The THC Breathalyzer – it’s moving to pilot in Oklahoma


Funny, how lack of research has kept cannabis use from being legal for quite some time, yet the rush to be able to provide a “breathalyzer” for THC impairment is a hot topic and being embraced by government agencies quickly.

Minimal research exists on how cannabis affects driving. The bigger issue is simply, that the devices do not determine impairment. Someone could conceivably use or consume a small dose without being high, yet still could have THC detected in their breath.

A solution for measuring alcohol intoxication has existed since 1954: the Breathalyzer. However, technology for THC doesn’t necessarily exist for cannabis, and unlike alcohol, there’s not a defined standard for what “threshold” of THC concentration truly measures impairment, if at all. Critics note the technology must detect recent cannabis use and also prove that cannabis in a person’s system impaired his or her driving. A cannabis breathalyzer that does both of those things has proven elusive, because, unlike alcohol, cannabis can stay in people’s bodies long after their “high” has worn off.

Oklahoma lawmakers last week approved a bill requiring the Department of Public Safety (DPS) to spend $300,000 on creating a pilot program for breathalyzers that test for cannabis impairment, the Oklahoman reports. Under the program, the results of the test would not be admissible in courts.


Spokeswoman Sarah Stewart, safety advocate at the OK DPS told the Oklahoman that it could take up to a year for the pilot program to be operational because the agency has to come up with program rules and may end up having to bid out that work. She indicated that officials will want to see if other states have done similar pilot programs.

The state is reportedly considering using a THC breathalyzer from California-based Hound Labs.
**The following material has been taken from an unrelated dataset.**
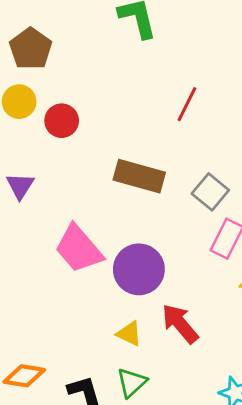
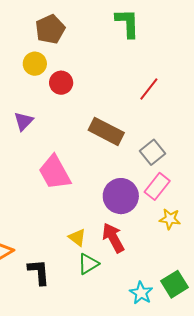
purple circle: (139, 269) -> (121, 196), moved
green triangle: (132, 383) -> (88, 264), moved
CEO Mike Lynn has said that their device can accurately detect cannabis use within the last two hours.  Back to the fundamental problem though – using cannabis within 2 hours does not constitute a universally agreed upon level of impairment, if any.

If we’re fortunate, we’ll have access to the data from the Oklahoma pilot and that regulators across legal states will be able to use the pilot results to form policy that is both accurate and fair.